__ACTION ITEM__:
When you repeat the records, keep every word exact and drop each picture.

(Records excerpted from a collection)
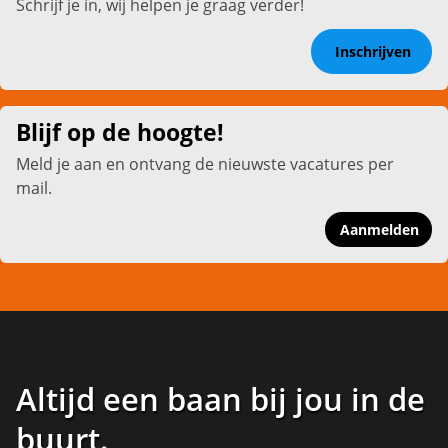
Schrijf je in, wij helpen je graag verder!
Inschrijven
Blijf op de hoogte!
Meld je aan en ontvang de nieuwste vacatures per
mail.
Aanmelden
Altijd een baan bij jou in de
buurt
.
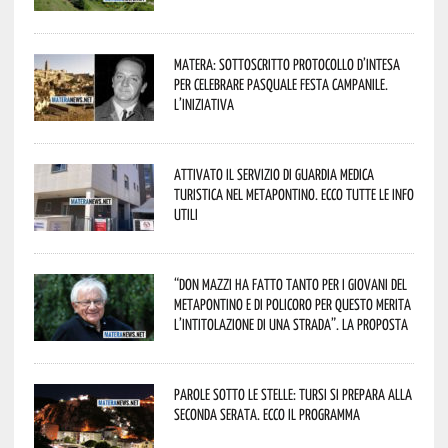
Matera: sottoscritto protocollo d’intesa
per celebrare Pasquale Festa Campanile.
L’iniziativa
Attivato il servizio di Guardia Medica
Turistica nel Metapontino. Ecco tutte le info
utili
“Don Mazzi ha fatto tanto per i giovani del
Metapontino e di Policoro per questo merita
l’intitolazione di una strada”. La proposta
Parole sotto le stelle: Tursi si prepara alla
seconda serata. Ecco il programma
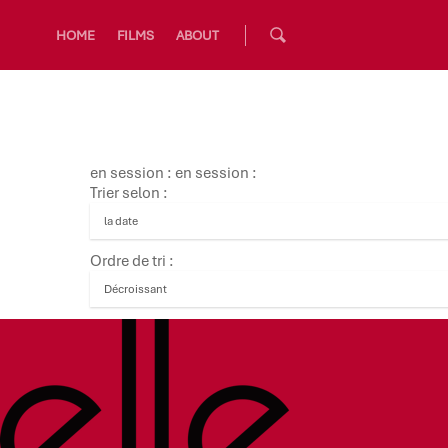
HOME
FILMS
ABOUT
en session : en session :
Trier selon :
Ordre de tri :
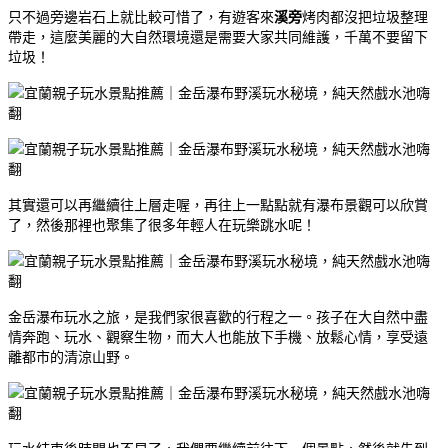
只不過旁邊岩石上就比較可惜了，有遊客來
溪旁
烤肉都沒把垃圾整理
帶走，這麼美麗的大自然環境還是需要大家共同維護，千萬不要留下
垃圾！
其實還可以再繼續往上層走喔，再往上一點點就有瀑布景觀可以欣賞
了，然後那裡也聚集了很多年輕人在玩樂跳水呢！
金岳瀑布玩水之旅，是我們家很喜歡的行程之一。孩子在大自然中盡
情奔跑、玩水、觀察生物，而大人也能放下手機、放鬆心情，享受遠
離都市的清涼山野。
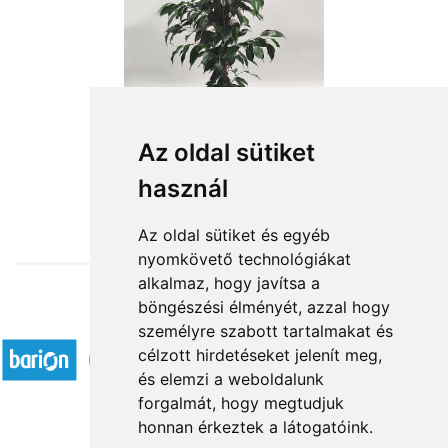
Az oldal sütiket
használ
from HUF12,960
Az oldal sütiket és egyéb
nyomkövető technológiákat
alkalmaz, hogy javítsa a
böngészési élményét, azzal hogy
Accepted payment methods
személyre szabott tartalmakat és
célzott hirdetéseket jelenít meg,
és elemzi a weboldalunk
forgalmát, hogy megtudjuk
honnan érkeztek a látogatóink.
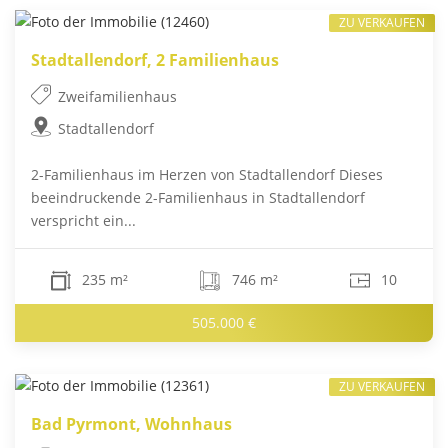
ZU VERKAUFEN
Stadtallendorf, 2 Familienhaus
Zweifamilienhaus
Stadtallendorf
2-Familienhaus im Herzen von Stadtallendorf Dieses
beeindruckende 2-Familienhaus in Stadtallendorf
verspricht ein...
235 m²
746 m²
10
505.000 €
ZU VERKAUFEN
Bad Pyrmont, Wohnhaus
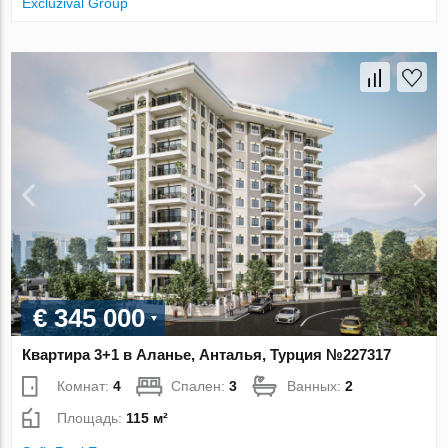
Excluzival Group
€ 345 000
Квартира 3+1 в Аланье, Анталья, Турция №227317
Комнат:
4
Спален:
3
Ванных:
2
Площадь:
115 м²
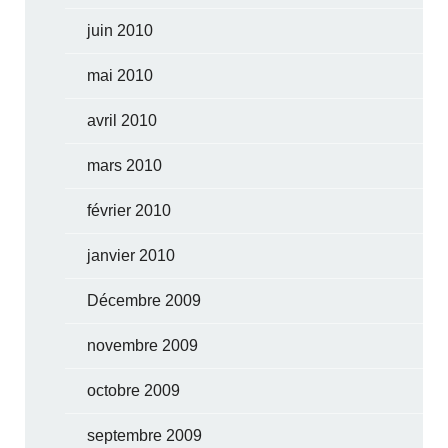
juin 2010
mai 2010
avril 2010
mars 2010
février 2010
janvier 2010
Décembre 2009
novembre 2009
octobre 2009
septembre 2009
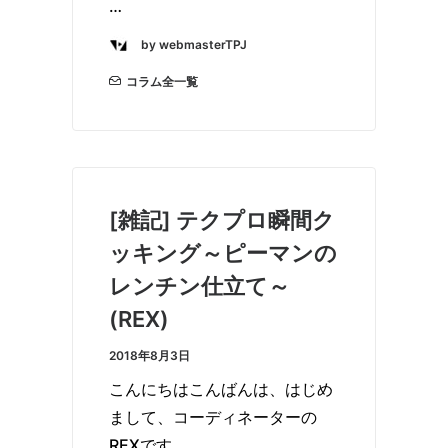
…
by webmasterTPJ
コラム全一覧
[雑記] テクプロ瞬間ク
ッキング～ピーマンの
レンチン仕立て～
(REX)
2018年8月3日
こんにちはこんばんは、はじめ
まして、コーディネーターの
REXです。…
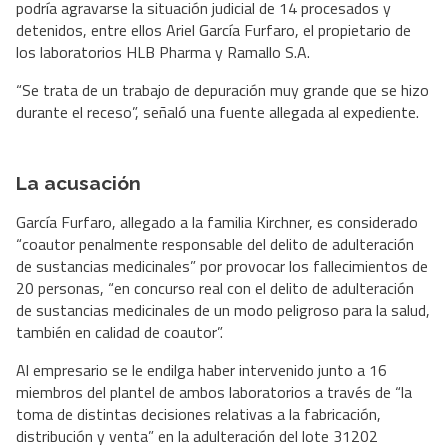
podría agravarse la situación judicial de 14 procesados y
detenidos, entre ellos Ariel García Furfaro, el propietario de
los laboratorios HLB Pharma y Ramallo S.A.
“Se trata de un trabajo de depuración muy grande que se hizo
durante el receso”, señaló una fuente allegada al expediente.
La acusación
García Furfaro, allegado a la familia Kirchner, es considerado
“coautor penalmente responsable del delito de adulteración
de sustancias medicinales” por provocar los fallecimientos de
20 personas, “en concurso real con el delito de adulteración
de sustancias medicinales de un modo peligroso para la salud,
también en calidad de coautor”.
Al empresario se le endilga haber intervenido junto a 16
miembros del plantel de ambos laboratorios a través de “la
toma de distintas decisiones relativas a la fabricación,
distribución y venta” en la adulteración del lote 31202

__RESPONSE AREA__:
Schrijf je in, wij helpen je graag verder!
Inschrijven
Blijf op de hoogte!
Meld je aan en ontvang de nieuwste vacatures per
mail.
Aanmelden
Altijd een baan bij jou in de
buurt
.
Matera: sottoscritto protocollo d’intesa
per celebrare Pasquale Festa Campanile.
L’iniziativa
Attivato il servizio di Guardia Medica
Turistica nel Metapontino. Ecco tutte le info
utili
“Don Mazzi ha fatto tanto per i giovani del
Metapontino e di Policoro per questo merita
l’intitolazione di una strada”. La proposta
Parole sotto le stelle: Tursi si prepara alla
seconda serata. Ecco il programma
HOME
FILMS
ABOUT
en session : en session :
Trier selon :
Ordre de tri :
只不過旁邊岩石上就比較可惜了，有遊客來
溪旁
烤肉都沒把垃圾整理
帶走，這麼美麗的大自然環境還是需要大家共同維護，千萬不要留下
垃圾！
其實還可以再繼續往上層走喔，再往上一點點就有瀑布景觀可以欣賞
了，然後那裡也聚集了很多年輕人在玩樂跳水呢！
金岳瀑布玩水之旅，是我們家很喜歡的行程之一。孩子在大自然中盡
情奔跑、玩水、觀察生物，而大人也能放下手機、放鬆心情，享受遠
離都市的清涼山野。
Az oldal sütiket
használ
from HUF12,960
Az oldal sütiket és egyéb
nyomkövető technológiákat
alkalmaz, hogy javítsa a
böngészési élményét, azzal hogy
Accepted payment methods
személyre szabott tartalmakat és
célzott hirdetéseket jelenít meg,
és elemzi a weboldalunk
forgalmát, hogy megtudjuk
honnan érkeztek a látogatóink.
ZU VERKAUFEN
Stadtallendorf, 2 Familienhaus
Zweifamilienhaus
Stadtallendorf
2-Familienhaus im Herzen von Stadtallendorf Dieses
beeindruckende 2-Familienhaus in Stadtallendorf
verspricht ein...
235 m²
746 m²
10
505.000 €
ZU VERKAUFEN
Bad Pyrmont, Wohnhaus
Excluzival Group
€ 345 000
Квартира 3+1 в Аланье, Анталья, Турция №227317
Комнат:
4
Спален:
3
Ванных:
2
Площадь:
115 м²
juin 2010
mai 2010
avril 2010
mars 2010
février 2010
janvier 2010
Décembre 2009
novembre 2009
octobre 2009
septembre 2009
…
by webmasterTPJ
コラム全一覧
[雑記] テクプロ瞬間ク
ッキング～ピーマンの
レンチン仕立て～
(REX)
2018年8月3日
こんにちはこんばんは、はじめ
まして、コーディネーターの
REXです。…
podría agravarse la situación judicial de 14 procesados y
detenidos, entre ellos Ariel García Furfaro, el propietario de
los laboratorios HLB Pharma y Ramallo S.A.
“Se trata de un trabajo de depuración muy grande que se hizo
durante el receso”, señaló una fuente allegada al expediente.
La acusación
García Furfaro, allegado a la familia Kirchner, es considerado
“coautor penalmente responsable del delito de adulteración
de sustancias medicinales” por provocar los fallecimientos de
20 personas, “en concurso real con el delito de adulteración
de sustancias medicinales de un modo peligroso para la salud,
también en calidad de coautor”.
Al empresario se le endilga haber intervenido junto a 16
miembros del plantel de ambos laboratorios a través de “la
toma de distintas decisiones relativas a la fabricación,
distribución y venta” en la adulteración del lote 31202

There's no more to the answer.